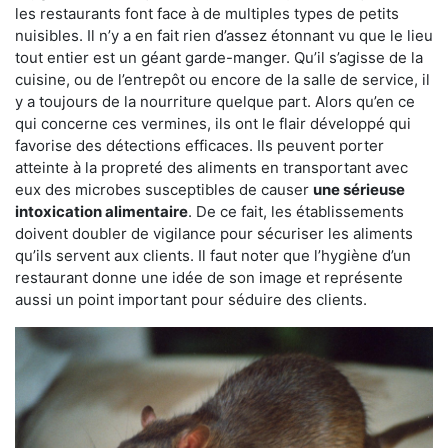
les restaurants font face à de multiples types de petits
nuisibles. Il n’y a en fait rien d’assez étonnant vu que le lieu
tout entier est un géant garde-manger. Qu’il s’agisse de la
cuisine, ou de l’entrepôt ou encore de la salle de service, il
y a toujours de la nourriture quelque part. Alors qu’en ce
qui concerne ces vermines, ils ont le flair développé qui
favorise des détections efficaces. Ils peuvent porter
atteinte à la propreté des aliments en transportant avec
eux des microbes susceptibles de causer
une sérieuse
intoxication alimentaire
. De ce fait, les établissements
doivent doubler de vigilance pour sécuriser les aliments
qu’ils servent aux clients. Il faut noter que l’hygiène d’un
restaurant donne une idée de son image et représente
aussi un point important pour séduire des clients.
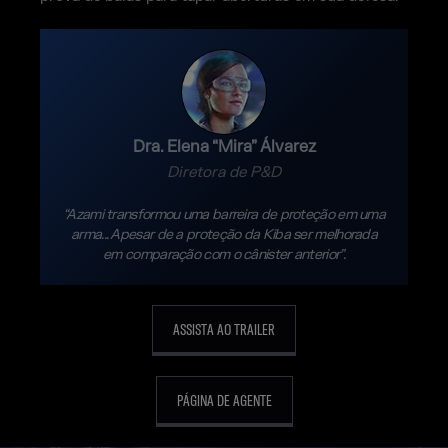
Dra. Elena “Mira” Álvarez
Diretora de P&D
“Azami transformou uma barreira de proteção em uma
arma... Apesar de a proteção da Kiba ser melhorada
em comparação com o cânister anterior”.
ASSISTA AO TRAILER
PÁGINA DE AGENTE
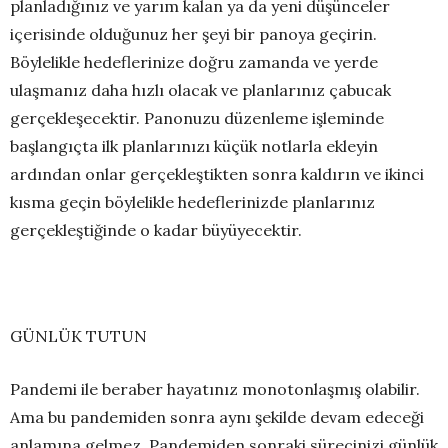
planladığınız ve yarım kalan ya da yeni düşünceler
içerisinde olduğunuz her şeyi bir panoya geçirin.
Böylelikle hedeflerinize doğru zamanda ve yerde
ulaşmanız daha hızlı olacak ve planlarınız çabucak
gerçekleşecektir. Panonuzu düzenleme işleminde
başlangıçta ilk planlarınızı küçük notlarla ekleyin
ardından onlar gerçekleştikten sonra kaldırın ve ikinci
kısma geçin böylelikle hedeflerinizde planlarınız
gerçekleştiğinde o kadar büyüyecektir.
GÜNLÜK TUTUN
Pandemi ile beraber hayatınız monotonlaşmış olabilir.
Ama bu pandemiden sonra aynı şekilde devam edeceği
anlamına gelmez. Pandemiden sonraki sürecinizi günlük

* * *

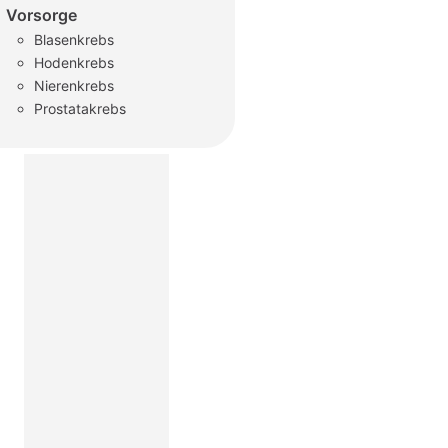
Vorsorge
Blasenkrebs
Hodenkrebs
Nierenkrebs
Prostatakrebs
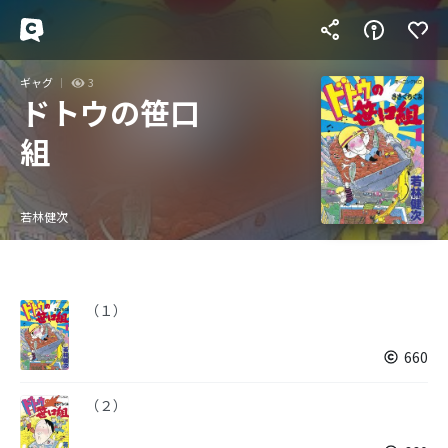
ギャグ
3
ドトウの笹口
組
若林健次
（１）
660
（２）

---

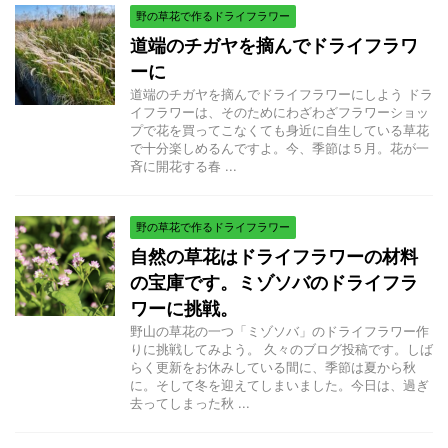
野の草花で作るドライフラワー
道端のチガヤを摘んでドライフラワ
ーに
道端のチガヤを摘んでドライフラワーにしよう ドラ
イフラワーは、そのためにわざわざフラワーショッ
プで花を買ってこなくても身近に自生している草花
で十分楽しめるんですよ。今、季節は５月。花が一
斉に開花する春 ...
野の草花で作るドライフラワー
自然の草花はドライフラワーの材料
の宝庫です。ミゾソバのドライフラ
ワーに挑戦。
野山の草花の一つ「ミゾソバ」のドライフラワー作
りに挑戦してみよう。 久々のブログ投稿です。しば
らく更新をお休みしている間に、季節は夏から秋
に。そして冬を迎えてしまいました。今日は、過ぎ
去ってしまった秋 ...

#### Exercise prompt
Report each line in the preceding entries that holds the string "pour".

#### Result for this task
doivent doubler de vigilance pour sécuriser les aliments
aussi un point important pour séduire des clients.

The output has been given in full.